Before you read the history, read about the historian.

September 23, 2024

Lewis Lapham interviewed Richard Cohen on the publication of this book, and I read it mostly because of the whole 37 pages on women historians. It’s not Cohen’s fault.

Apart from Sappho, we possess almost no female voice from the ancient world…Clever women were a threat to men, thus the myriad stories of women’s vanity, their tendency to lying, and the their weak intellects, tales against them multiplying through the centuries.

The first woman historian isn’t even BCE; she’s Bān Zhāo (CE 45-116), who “captured the position of women in Confucian China.” And she wrote history, on mathematics, essays, poetry, and a travel book.

Nine hundred years later (literally the next paragraph) here is Anna Komnene (1080-c.1155), a Byzantine scholar and, unfortunately, a princess who thought she should be heir to her father’s throne and was banished to a convent for her presumption. Where she wrote a military history of her father’s reign.

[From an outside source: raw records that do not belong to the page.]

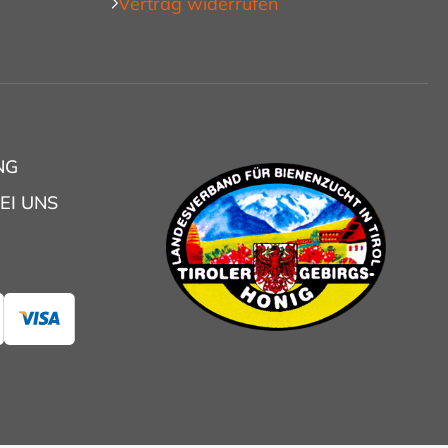
Vertrag widerrufen
NG
EI UNS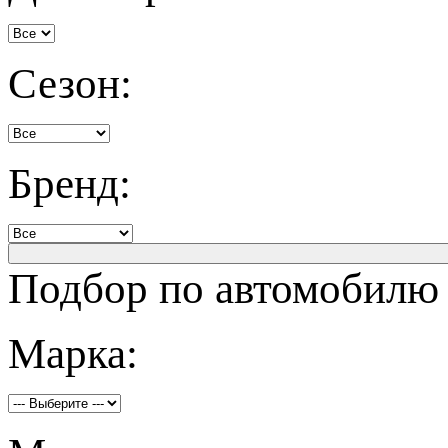
Сезон:
Бренд:
Подбор по автомобилю
Марка: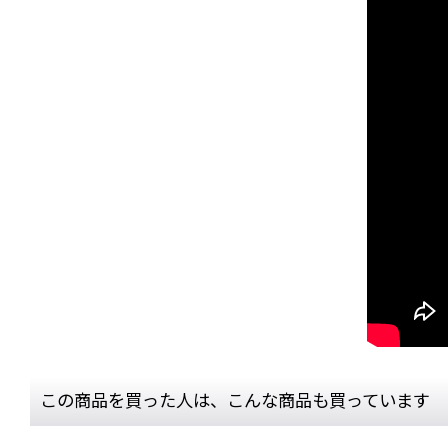
この商品を買った人は、こんな商品も買っています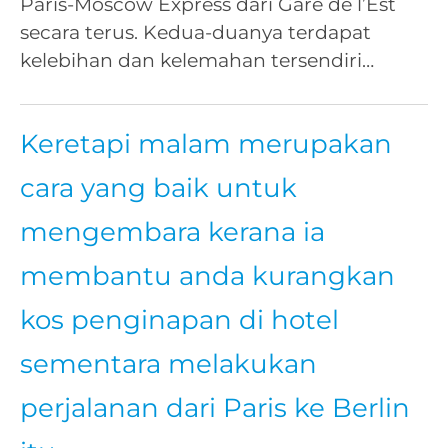
Paris-Moscow Express dari Gare de l’Est
secara terus. Kedua-duanya terdapat
kelebihan dan kelemahan tersendiri…
Keretapi malam merupakan
cara yang baik untuk
mengembara kerana ia
membantu anda kurangkan
kos penginapan di hotel
sementara melakukan
perjalanan dari Paris ke Berlin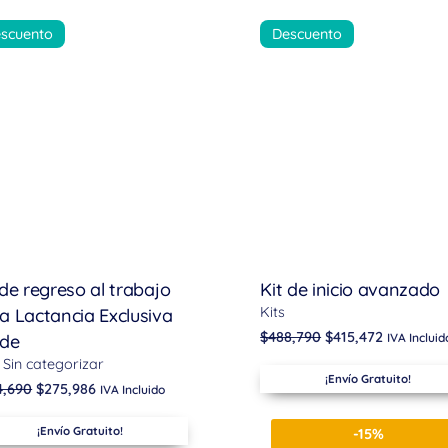
scuento
Descuento
 de regreso al trabajo
Kit de inicio avanzado
Kits
a Lactancia Exclusiva
$
488,790
$
415,472
rde
IVA Incluid
Sin categorizar
¡Envío Gratuito!
4,690
$
275,986
IVA Incluido
¡Envío Gratuito!
-15%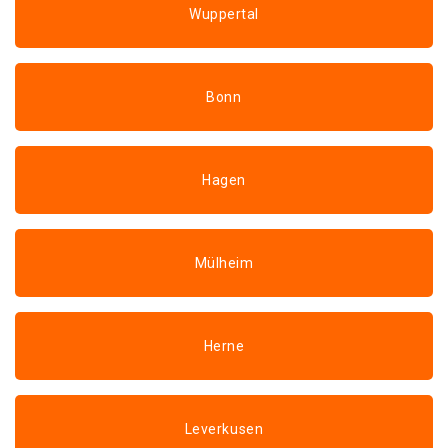
Wuppertal
Bonn
Hagen
Mülheim
Herne
Leverkusen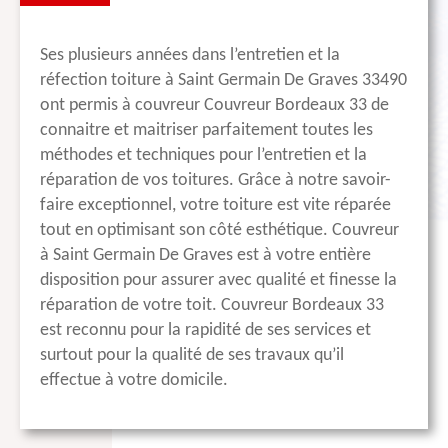
Ses plusieurs années dans l’entretien et la
réfection toiture à Saint Germain De Graves 33490
ont permis à couvreur Couvreur Bordeaux 33 de
connaitre et maitriser parfaitement toutes les
méthodes et techniques pour l’entretien et la
réparation de vos toitures. Grâce à notre savoir-
faire exceptionnel, votre toiture est vite réparée
tout en optimisant son côté esthétique. Couvreur
à Saint Germain De Graves est à votre entière
disposition pour assurer avec qualité et finesse la
réparation de votre toit. Couvreur Bordeaux 33
est reconnu pour la rapidité de ses services et
surtout pour la qualité de ses travaux qu’il
effectue à votre domicile.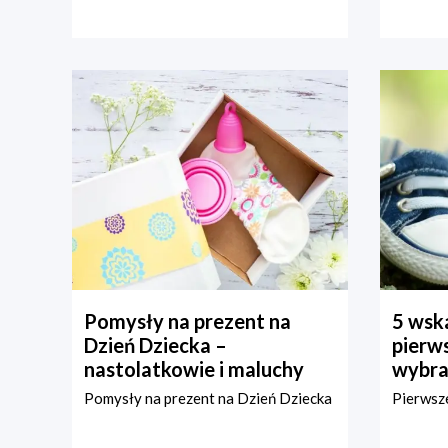
Pomysły na prezent na
5 wska
Dzień Dziecka –
pierws
nastolatkowie i maluchy
wybra
Pomysły na prezent na Dzień Dziecka
Pierwsze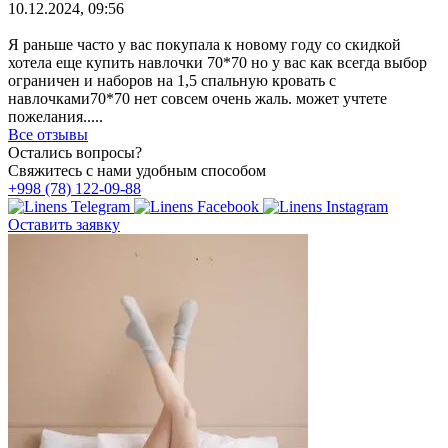
10.12.2024, 09:56
Я раньше часто у вас покупала к новому году со скидкой
хотела еще купить навлочки 70*70 но у вас как всегда выбор
ограничен и наборов на 1,5 спальную кровать с
навлочками70*70 нет совсем очень жаль. может учтете
пожелания.....
Все отзывы
Остались вопросы?
Свяжитесь с нами удобным способом
+998 (78) 122-09-88
Оставить заявку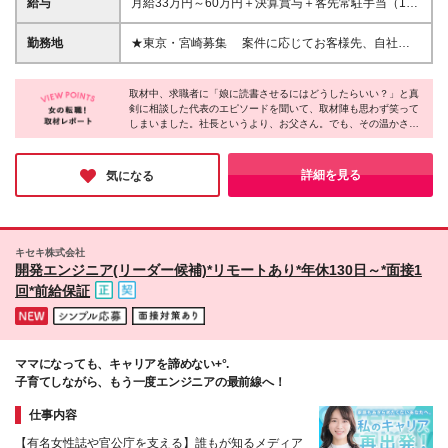
給与
月給33万円～60万円＋決算賞与＋客先常駐手当（1日
問） ＜あなたの経験を正当に評価します＞ 「子育て
2千円）あり！ ★前職給与保証！ ★決算賞与だけで
でセーブしていたけど、また挑戦したい」 「昔のス
96万円支給実績あり！ ★社内副業もOK！スキルアッ
勤務地
★東京・宮崎募集 案件に応じてお客様先、自社、
キルがどこまで通用するか不安…」 当社はそんな方
プと並行して収入UP ※経験を考慮して加給・優遇い
在宅にて勤務いただきます。 ＜東京本社＞ 東京都
こそ来ていただきたいと思っています！ 過去の経験
たします ※上記の額には固定残業代（40時間分／
墨田区江東橋4-19-3 錦糸町ミハマビル 2階 ＜宮崎支
年数やブランクの長さではなく、 あなたが積み上げ
78,600円～142,900円）を含みます（月残業平均10
取材中、求職者に「娘に読書させるにはどうしたらいい？」と真
社＞ 宮崎県宮崎市広島2-5-16 興亜宮崎ビル 3階 ★
てきた技術力や仕事への姿勢を しっかり見て評価す
剣に相談した代表のエピソードを聞いて、取材陣も思わず笑って
時間以下） ※超過分は別途全額支給します ※入社後3
リモート×出社OK！ゆくゆくはフルリモートも相談可
しまいました。社長というより、お父さん。でも、その温かさは
る会社です。 ＜こんな方を歓迎しています！＞ ◎も
ヶ月間は試用期間となります 【社内副業について】
まずは出社を中心に、現場やチームとの信頼関係を
経営にも一貫していて、「時短でも成果を出せば給料は満額払
う一度エンジニアとして本気で働きたい ◎家庭と両
自社サービスの開発など、普段の業務のほかにも
築いていただきます。 慣れてきた段階で、在宅勤
う」「困ったら俺が客先に話す」と、社員の暮らしを本気で守る
立しながらキャリアアップを目指したい ◎いきなり
様々なプロジェクトにチャレンジ可能！ 貢献度に応
務やフルリモートへの移行もご相談OK。 あなたの
姿勢に胸を打たれました。ここなら、ブランクがある方でも、家
詳細を見る
気になる
重責を負うのではなく、段階的にステップアップした
じて【別途報酬】を支給していますので、 スキルを
庭を守りながらもう一度キャリアを築けると感じました。
ペースに合わせた働き方を実現できます。 ※(変更の
い ◎サポート体制が整っていれば、リーダーにも挑
活かして収入もキャリアも広げられます！
範囲)上記を除く当社関連勤務地
戦してみたい ◎自分の市場価値を取り戻したい・高
めたい
キセキ株式会社
開発エンジニア(リーダー候補)*リモートあり*年休130日～*面接1
回*前給保証
ママになっても、キャリアを諦めない+°.
子育てしながら、もう一度エンジニアの最前線へ！
仕事内容
【有名女性誌や官公庁を支える】誰もが知るメディア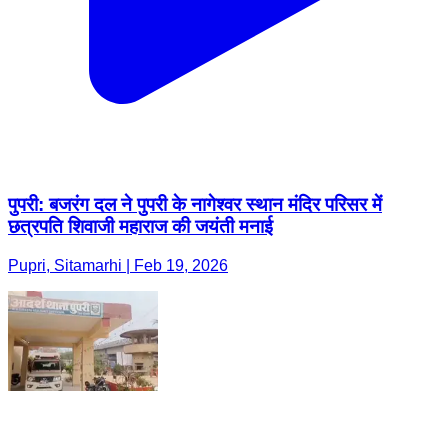
पुपरी: बजरंग दल ने पुपरी के नागेश्वर स्थान मंदिर परिसर में
छत्रपति शिवाजी महाराज की जयंती मनाई
Pupri, Sitamarhi | Feb 19, 2026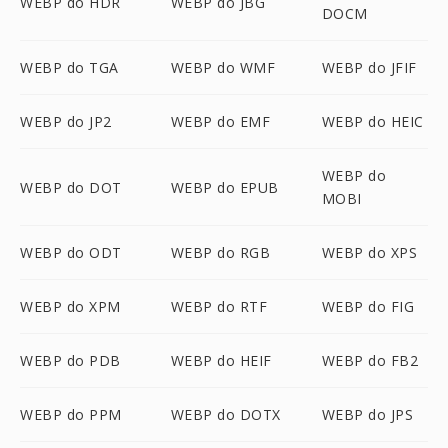
WEBP do HDR
WEBP do JBG
DOCM
WEBP do TGA
WEBP do WMF
WEBP do JFIF
WEBP do JP2
WEBP do EMF
WEBP do HEIC
WEBP do
WEBP do DOT
WEBP do EPUB
MOBI
WEBP do ODT
WEBP do RGB
WEBP do XPS
WEBP do XPM
WEBP do RTF
WEBP do FIG
WEBP do PDB
WEBP do HEIF
WEBP do FB2
WEBP do PPM
WEBP do DOTX
WEBP do JPS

Apres ça, writes Cohen, “the locker is empty.” He pads what you are now correctly certain will be a very short chapter with two pages on the misogyny and fear the ancients felt for women, a mentality durable enough to last through the Middle Ages and beyond.

Where, of course, women’s work was appropriated by their fathers and brothers and husbands, and those are just ones we know about, like Tycho Brahe’s sister Sophie, and Trotula, an Italian physician whose name was changed to the masculine form a century later by a male historian because no one could have been that smart if she were a woman. Cohen doesn’t mention Caroline Herschel but he could have. Yeah, it’s a short chapter but rest assured there sure is plenty there to infuriate.

Change came, belatedly and sporadically.

He spends serious time (relatively, anyway) with Barbara Tuchman, author of some of my favorite historical works (Stilwell and the American Experience in China, A Distant Mirror, and The March of Folly). He finishes up with a lionization of Mary Beard, a much beloved conteporary classical scholar. Cohen will have to forgive me; after Beard’s dismissive, if not downright contemptuous treatment of Cleopatra in SPQR I am not a fan. Although honesty drives me to say that there are no contemporaneous sources who weren’t totally in the bag for Augustus Caesar, who had an enormous ax to grind. So…

Cohen’s point is that before you read the history, read about the historian. Historians always and ever have their own axes to grind. The chapter on Shakespeare is fun, too.